Your answer should be one number: the count of lines in the data below that include "symptomen".

*** DATA FOR THE TASK Section Begins ***

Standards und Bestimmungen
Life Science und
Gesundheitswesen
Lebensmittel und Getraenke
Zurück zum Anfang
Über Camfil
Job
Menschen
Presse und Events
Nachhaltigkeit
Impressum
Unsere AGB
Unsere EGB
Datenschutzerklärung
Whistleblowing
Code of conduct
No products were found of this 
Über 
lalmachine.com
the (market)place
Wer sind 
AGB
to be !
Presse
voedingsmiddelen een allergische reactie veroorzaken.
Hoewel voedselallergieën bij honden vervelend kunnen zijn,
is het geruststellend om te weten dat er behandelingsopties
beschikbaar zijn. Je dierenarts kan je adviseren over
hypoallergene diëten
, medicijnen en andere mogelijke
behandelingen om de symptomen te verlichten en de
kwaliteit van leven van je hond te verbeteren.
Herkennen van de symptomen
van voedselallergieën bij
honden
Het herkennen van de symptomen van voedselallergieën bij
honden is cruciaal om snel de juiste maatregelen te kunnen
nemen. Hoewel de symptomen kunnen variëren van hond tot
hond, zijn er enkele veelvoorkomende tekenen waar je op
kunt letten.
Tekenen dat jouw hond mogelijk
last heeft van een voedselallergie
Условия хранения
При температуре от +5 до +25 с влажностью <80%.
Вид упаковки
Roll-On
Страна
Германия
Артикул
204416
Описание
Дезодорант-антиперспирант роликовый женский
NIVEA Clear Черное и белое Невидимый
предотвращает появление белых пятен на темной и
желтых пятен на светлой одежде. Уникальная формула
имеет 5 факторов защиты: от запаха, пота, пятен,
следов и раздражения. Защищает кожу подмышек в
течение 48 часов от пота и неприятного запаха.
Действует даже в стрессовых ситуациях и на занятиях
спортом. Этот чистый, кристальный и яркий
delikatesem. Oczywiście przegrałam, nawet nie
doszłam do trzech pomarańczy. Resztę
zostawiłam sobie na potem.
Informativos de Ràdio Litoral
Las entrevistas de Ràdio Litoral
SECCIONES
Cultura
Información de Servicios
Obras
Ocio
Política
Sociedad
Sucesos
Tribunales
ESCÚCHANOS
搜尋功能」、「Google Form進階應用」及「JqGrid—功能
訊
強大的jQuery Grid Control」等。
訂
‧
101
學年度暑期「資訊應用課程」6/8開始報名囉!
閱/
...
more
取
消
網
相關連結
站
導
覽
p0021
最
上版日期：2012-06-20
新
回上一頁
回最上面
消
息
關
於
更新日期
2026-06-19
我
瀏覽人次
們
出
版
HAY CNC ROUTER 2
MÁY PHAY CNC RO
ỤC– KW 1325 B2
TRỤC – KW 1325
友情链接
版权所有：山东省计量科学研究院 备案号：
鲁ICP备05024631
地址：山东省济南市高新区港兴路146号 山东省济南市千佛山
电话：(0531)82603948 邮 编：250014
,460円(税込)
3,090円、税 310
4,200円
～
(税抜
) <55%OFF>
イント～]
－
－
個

*** DATA FOR THE TASK Section Ends ***

* [RESPONSE TO THE EXERCISE]: 4